Summer-time Wellness Opportunities
Summer-time is full of opportunities to support workplace wellness initiatives. There’s no reason to limit bike to work efforts to one month – just take advantage of the free press to kick-off your program. June is national fruit and vegetable month, consider providing CSA’s and healthy cooking lessons to employees. Learn more by reading, “Building Workplace Wellness and Employee Engagement with CSA’s”.
The RAND survey, sponsored by the U.S. Department of Labor and the U.S. Department of Health and Human Services, by lead author Soeren Mattke et al, lists five keys to successful workplace wellness programs.
- Effective communication strategies: All five organizations in its case studies communicate wellness program information to employees, through face-to-face and mass communication. Employers emphasized the importance of clear messages from leadership.

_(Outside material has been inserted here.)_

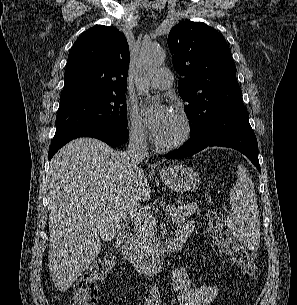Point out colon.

- Opportunity for employees to engage: Making wellness activities convenient and easily accessible for all employees can raise the level of employee engagement.
- Leadership engaged at all levels: Senior leaders need to make wellness an organizational priority to shift company culture.
- Use of existing resources and relationships: Using existing partnerships resources and building relationships, often with health plans, allows companies to expand offerings at little to no cost.
- Continuous evaluation: Strive for continuous quality improvement in your wellness programs. Though RAND case study participants don’t conduct formal evaluations, they all solicit feedback from staff sand some conduct needs assessments to understand their employees’ wellness needs.
Remember: healthy employees are productive employees, and it doesn’t have to cost a fortune to encourage healthy lifestyles.